Era jueves: el primer jueves, y el primer día de la primavera. Seguía lloviendo. Y, en lo tocante a mi vapuleada persona, lo hacía sobre mojado.
No quise ver a nadie. Me encerré en el despacho, me instalé a ras del suelo sobre el diván moruno, puse en el tocadiscos música de sitar [17]-una raga [18]detrás de otra-, cargué de incienso la atmósfera, abusé del hachís jurándome con cada buche de humo que me iba a apartar de él y pasé la mayor parte del día revisando viejos papeles sobre mi búsqueda de Jesús de Galilea, repasando los evangelios, garabateando notas, ordenando ideas, hojeando libros polvorientos (casi todos eran vetustas ediciones del siglo pasado), releyendo con ímpetu de lectura nueva el Cuaderno de apuntes tomados en los cielos e infiernos que conozco, de mi inefable hermanito de horóscopo Sánchez Dragó, y escribiendo las primeras páginas de este verídico relato.
A media tarde di de mano, como dicen en Soria.

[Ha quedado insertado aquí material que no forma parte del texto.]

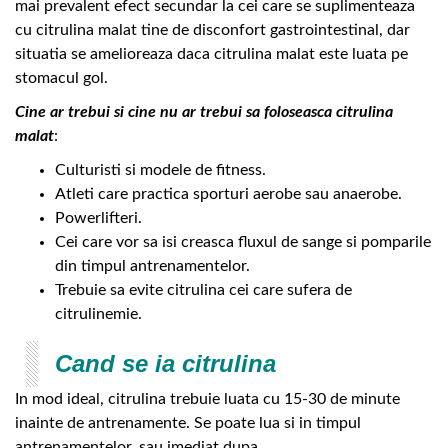
mai prevalent efect secundar la cei care se suplimenteaza
cu citrulina malat tine de disconfort gastrointestinal, dar
situatia se amelioreaza daca citrulina malat este luata pe
stomacul gol.
Cine ar trebui si cine nu ar trebui sa foloseasca citrulina
malat
:
Culturisti si modele de fitness.
Atleti care practica sporturi aerobe sau anaerobe.
Powerlifteri.
Cei care vor sa isi creasca fluxul de sange si pomparile
din timpul antrenamentelor.
Trebuie sa evite citrulina cei care sufera de
citrulinemie.
Cand se ia citrulina
In mod ideal, citrulina trebuie luata cu 15-30 de minute
inainte de antrenamente. Se poate lua si in timpul
antrenamentelor, sau imediat dupa.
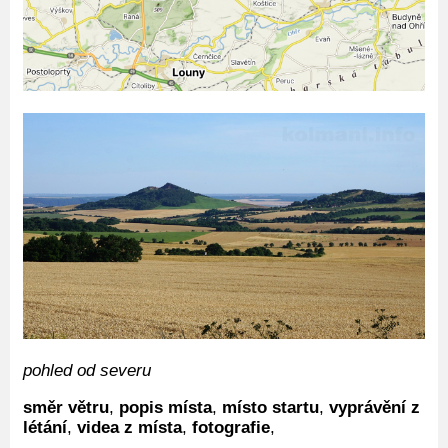
pohled od severu
směr větru
,
popis místa
,
místo startu
,
vyprávění z
létání
,
videa z místa
,
fotografie
,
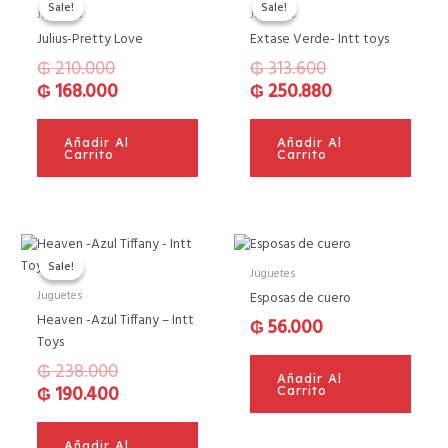
precio
precio
precio
precio
Sale!
Sale!
Sale!
Sale!
Juguetes
Juguetes
original
actual
original
actual
Julius-Pretty Love
Extase Verde- Intt toys
era:
es:
era:
es:
₲
210.000
₲
313.600
₲ 210.000.
₲ 168.000.
₲ 313.600.
₲ 250.880.
₲
168.000
₲
250.880
Añadir Al
Añadir Al
Carrito
Carrito
El
El
precio
precio
Sale!
Sale!
Juguetes
original
actual
Juguetes
Esposas de cuero
era:
es:
Heaven -Azul Tiffany – Intt
₲
56.000
₲ 238.000.
₲ 190.400.
Toys
₲
238.000
Añadir Al
₲
190.400
Carrito
Añadir Al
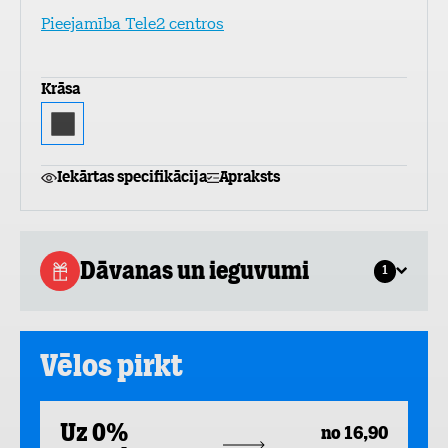
Pieejamība Tele2 centros
Krāsa
Iekārtas specifikācija
Apraksts
Dāvanas un ieguvumi
1
Vēlos pirkt
Uz 0%
no 16,90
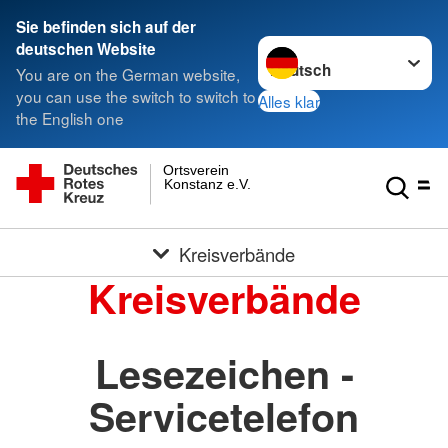
Sie befinden sich auf der
Sprache wechseln zu
deutschen Website
You are on the German website,
you can use the switch to switch to
Alles klar
the English one
Ortsverein
Konstanz e.V.
Kreisverbände
Kreisverbände
Lesezeichen -
Servicetelefon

Aunque llevaba tres días de incierta y dramática lucha con el ángel y el demonio, seguía sintiéndome incapaz de salir sin ayuda de la tupida maraña en la que estaba metido. De modo que decidí pedir árnica otra vez a quien desde el más allá (o desde el fondo de mi inconsciente) pudiese dármela y dispuse sobre la mesa, en buen orden y concierto, todos los cachivaches necesarios para consultar el I Ching o Libro de las Mutaciones. No conocía (ni, probablemente, conoceré nunca) un instrumento más adecuado que éste para escapar a la férrea trampa del dualismo que desde la noche de los tiempos caracteriza y condiciona la llamada vía antiquiaristotélica y escolástica… Platón se salva por los pelos-del pensamiento occidental.

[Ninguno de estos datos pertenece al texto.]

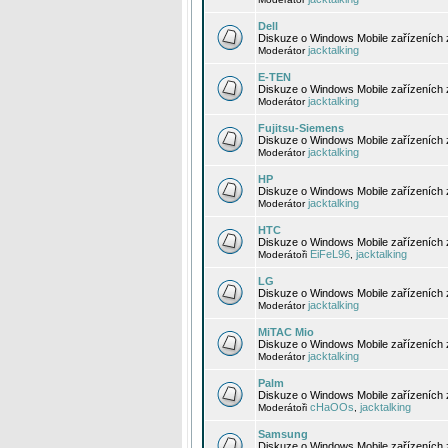
Dell
Diskuze o Windows Mobile zařízeních 
jacktalking
Moderátor
E-TEN
Diskuze o Windows Mobile zařízeních 
jacktalking
Moderátor
Fujitsu-Siemens
Diskuze o Windows Mobile zařízeních 
jacktalking
Moderátor
HP
Diskuze o Windows Mobile zařízeních
jacktalking
Moderátor
HTC
Diskuze o Windows Mobile zařízeních
EiFeL96
jacktalking
Moderátoři
,
LG
Diskuze o Windows Mobile zařízeních
jacktalking
Moderátor
MiTAC Mio
Diskuze o Windows Mobile zařízeních 
jacktalking
Moderátor
Palm
Diskuze o Windows Mobile zařízeních 
cHaOOs
jacktalking
Moderátoři
,
Samsung
Diskuze o Windows Mobile zařízeních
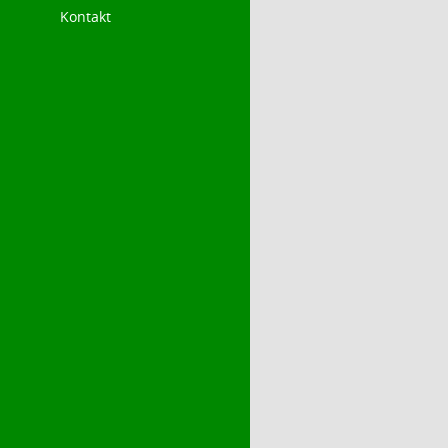
Kontakt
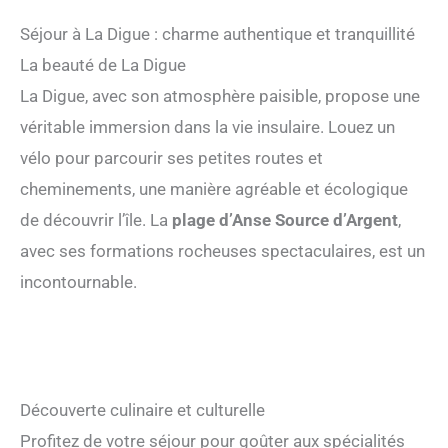
Séjour à La Digue : charme authentique et tranquillité
La beauté de La Digue
La Digue, avec son atmosphère paisible, propose une
véritable immersion dans la vie insulaire. Louez un
vélo pour parcourir ses petites routes et
cheminements, une manière agréable et écologique
de découvrir l’île. La
plage d’Anse Source d’Argent
,
avec ses formations rocheuses spectaculaires, est un
incontournable.
Découverte culinaire et culturelle
Profitez de votre séjour pour goûter aux spécialités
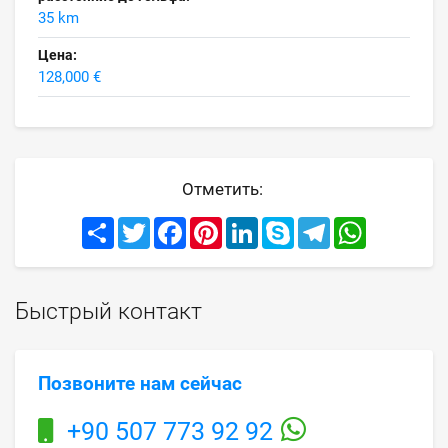
35 km
Цена:
128,000 €
Отметить:
Share
Twitter
Facebook
Pinterest
LinkedIn
Skype
Telegram
WhatsApp
Быстрый контакт
Позвоните нам сейчас
+90 507 773 92 92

Conté cuidadosamente los tallos de milenrama-no me gustaba el procedimiento de las tres monedas por considerarlo antiestético, minorativo, perezoso, utilitario y vagamente sacrílego-y corroboré que eran cincuenta. Aparté uno, separé los que quedaban en dos montones desiguales, cogí un tallo del montón de la derecha, lo coloqué entre el dedo anular y el meñique de la mano izquierda, agarré con esta misma mano el montón izquierdo, lo dividí con la derecha en haces de cuatro tallos, descarté…

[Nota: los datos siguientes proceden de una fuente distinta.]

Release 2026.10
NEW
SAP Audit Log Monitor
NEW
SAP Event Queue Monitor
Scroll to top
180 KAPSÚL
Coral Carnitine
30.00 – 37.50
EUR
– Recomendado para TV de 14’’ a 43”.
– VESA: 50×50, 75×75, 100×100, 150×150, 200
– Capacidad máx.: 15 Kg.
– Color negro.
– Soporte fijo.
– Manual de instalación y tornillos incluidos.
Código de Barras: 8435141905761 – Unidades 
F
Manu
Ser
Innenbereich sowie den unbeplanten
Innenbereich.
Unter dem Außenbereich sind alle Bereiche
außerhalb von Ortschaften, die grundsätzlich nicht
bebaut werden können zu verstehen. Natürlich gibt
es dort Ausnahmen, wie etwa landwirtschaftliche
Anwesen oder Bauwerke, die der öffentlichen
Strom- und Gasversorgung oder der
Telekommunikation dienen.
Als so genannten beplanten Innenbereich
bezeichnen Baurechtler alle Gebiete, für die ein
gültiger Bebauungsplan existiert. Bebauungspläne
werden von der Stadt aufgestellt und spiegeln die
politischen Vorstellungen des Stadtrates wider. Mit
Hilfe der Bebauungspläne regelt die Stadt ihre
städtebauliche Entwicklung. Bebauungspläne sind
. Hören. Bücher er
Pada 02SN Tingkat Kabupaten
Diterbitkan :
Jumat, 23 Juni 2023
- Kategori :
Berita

El método canónico era fascinante, pero laborioso. Un verdadero galimatías que hubiese puesto a prueba la paciencia de Job y que resultaba eso sí, altamente eficaz en lo tocante a la correcta interpretación del oráculo, porque el cerebro y la sensibilidad del sacerdote que oficiaba el rito -yo, en este caso- se convertían poco a poco y tallo a tallo, en una superficie de cera virgen en una esponja seca y sedienta, en un desierto de arena jamás hollada por el pie del hombre en una página en blanco para que anidaran en ella las voces del libro y las que en sordina brotaban del subconsciente del postulante. El sacerdote era sólo un intermediario, una especie de correa de transmisión.